> **Dataset entries**:
____
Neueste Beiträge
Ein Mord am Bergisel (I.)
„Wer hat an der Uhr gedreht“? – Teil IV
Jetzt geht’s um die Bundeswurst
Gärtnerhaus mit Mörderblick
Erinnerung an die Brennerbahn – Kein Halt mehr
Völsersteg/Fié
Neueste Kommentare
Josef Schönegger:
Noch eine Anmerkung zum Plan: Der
____
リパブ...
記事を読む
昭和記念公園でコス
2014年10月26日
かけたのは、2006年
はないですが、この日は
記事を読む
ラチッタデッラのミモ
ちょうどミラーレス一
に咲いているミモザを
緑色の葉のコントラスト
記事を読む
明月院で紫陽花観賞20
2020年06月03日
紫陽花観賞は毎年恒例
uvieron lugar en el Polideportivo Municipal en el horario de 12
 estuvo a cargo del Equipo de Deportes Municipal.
____
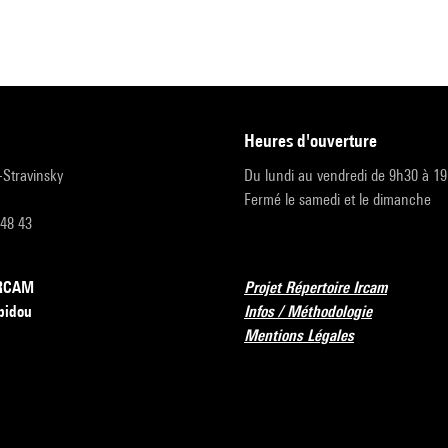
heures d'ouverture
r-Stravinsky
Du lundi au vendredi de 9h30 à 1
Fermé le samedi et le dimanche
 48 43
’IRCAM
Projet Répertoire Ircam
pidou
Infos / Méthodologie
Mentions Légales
____
> **What to produce**:
Among the entries above, the line containing "2014年10月26日", the line containing "estuvo a cargo", and all lines between them are to be restated word for word; nothing else belongs in the reply.

> **Response area**:
2014年10月26日
かけたのは、2006年
はないですが、この日は
記事を読む
ラチッタデッラのミモ
ちょうどミラーレス一
に咲いているミモザを
緑色の葉のコントラスト
記事を読む
明月院で紫陽花観賞20
2020年06月03日
紫陽花観賞は毎年恒例
uvieron lugar en el Polideportivo Municipal en el horario de 12
 estuvo a cargo del Equipo de Deportes Municipal.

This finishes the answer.